Anyway, I hope everyone had a great week. It’s December? Wild. It was just January. At least I’m off the rice and Saltine diet. And Christmas decorations can officially come out in full force without neighborhoodly judgement. There’s a lot to worry about right now, in particular, but I hope to keep Happy Hoteling your safe space. I, for one, love it here.
Today’s Agenda
A preview of my trip ahead (wheels up, T-2)
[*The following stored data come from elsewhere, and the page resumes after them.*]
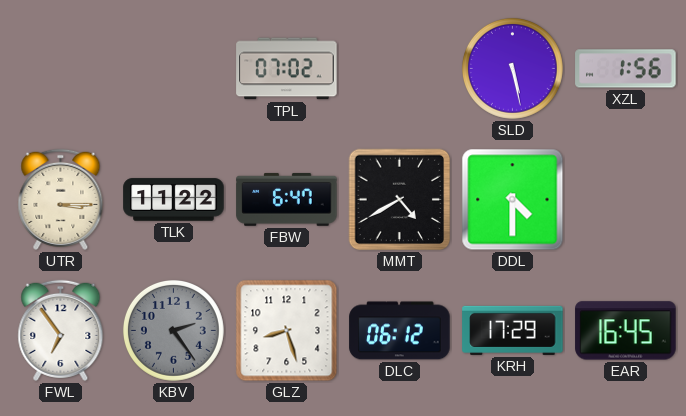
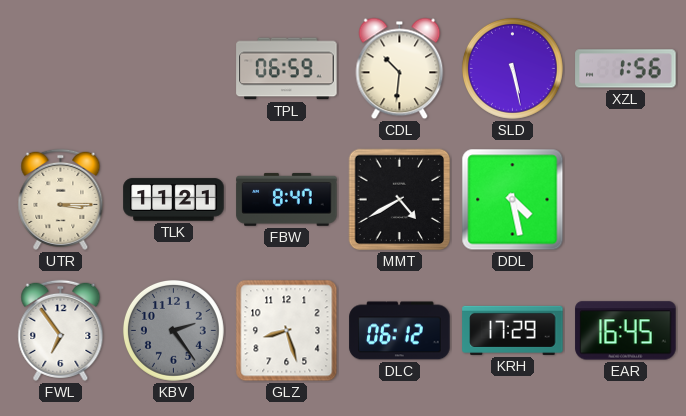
TPL: 07:02 -> 06:59
CDL: none -> 10:31
TLK: 11:22 -> 11:21
FBW: 6:47 -> 8:47
DDL: 4:30 -> 4:28
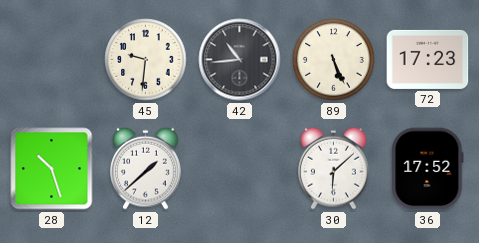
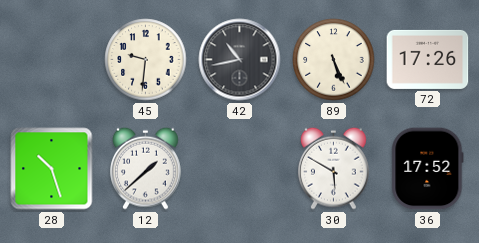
42: 10:44 -> 10:43
72: 17:23 -> 17:26
30: 6:08 -> 5:50
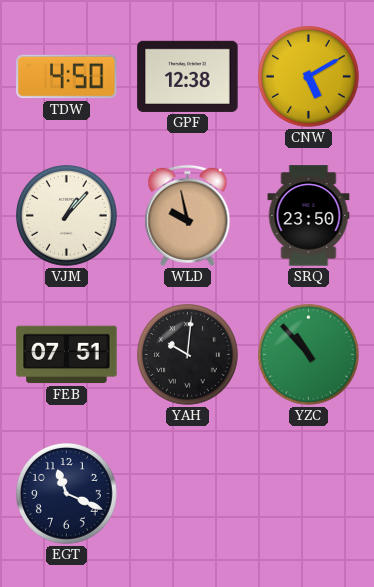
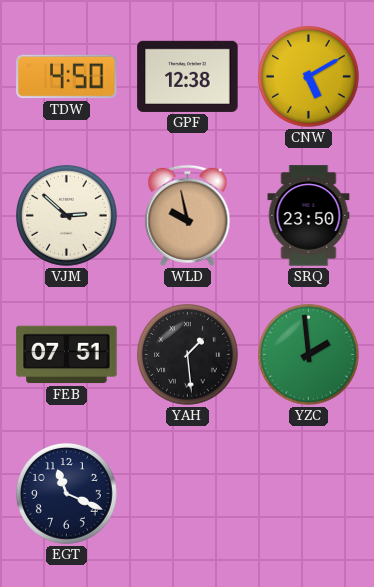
VJM: 1:07 -> 2:52
YAH: 10:01 -> 1:29
YZC: 10:53 -> 1:59
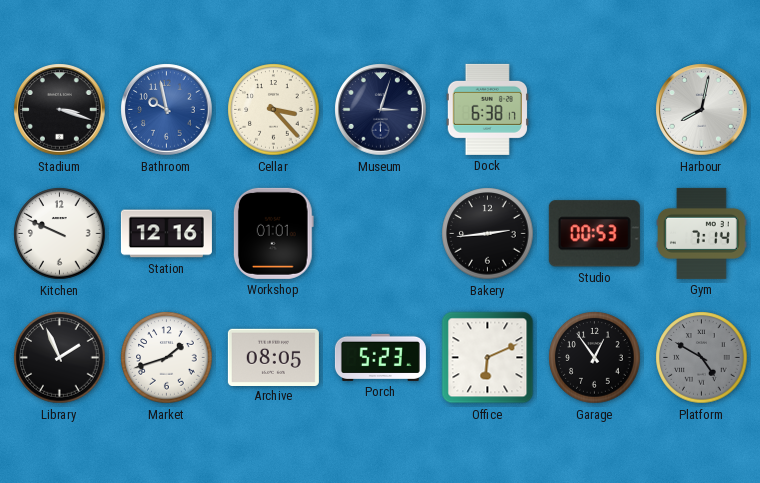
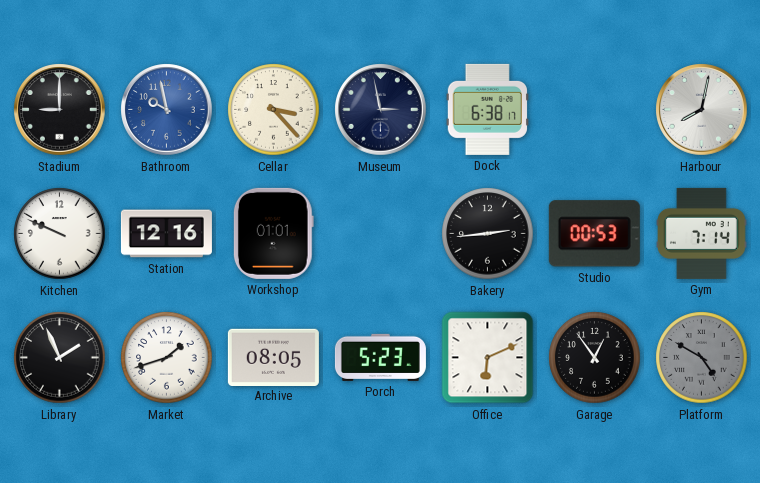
Stadium: 3:18 -> 9:00
Museum: 3:03 -> 2:58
15 additions to the Portugal Hotel List (8 that are so good they deserved a trio of photos each)
Reader’s Request: A 10-day itinerary for South Africa in May (feel free to put your own itinerary request in the comments)
A cool, under-the-radar spa hotel in Tuscany with a thermal pool worth going out of your way for
Good hotel sales
The Shopping Section
I was a good girl this sale season (saving for trip, mostly) - but I have been eyeing this perfectly-hued pale yellow coat for quite some time and now it’s coming to Italy (only a few sizes left, I’m very small but got a size Small, and it’s perfect with a sweater underneath)
Also for Italy, I got this balaclava (of sorts) to channel both Veruschka and Audrey Hepburn in Charade
I posted this on Instagram, but in case you didn’t see, the world’s most chic weekender bag is on major sale
You know I love a novelty Staud purse, and this is the latest obsessssssion (have I already shared it? If I have, you know I really love it)
If you haven’t already gotten a J. Crew cashmere sweater on sale, it’s time (get a fun color, why don’t you?)
These are the sunglasses coming with me on my trip – perfect for people watching with low sun and a classic but just-different-enough silhouette
This Monarch butterfly hair clip seems like a lovely small indulgence
My favorite eyeshadow is on sale (the only eyeshadow I really wear, Space Cowboy is the shade)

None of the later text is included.